• What you should do: Please transcribe all of the entries exactly, leaving out any images.

• Items listed in a dataset:
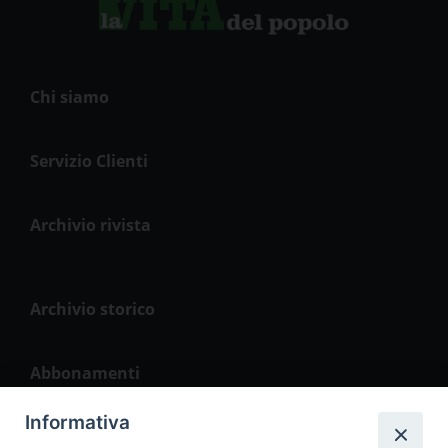
Chi siamo
Servizio Clienti
Archivio rivista
Archivio storico
Abbonamenti
Informativa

• Response:
Chi siamo
Servizio Clienti
Archivio rivista
Archivio storico
Abbonamenti
Informativa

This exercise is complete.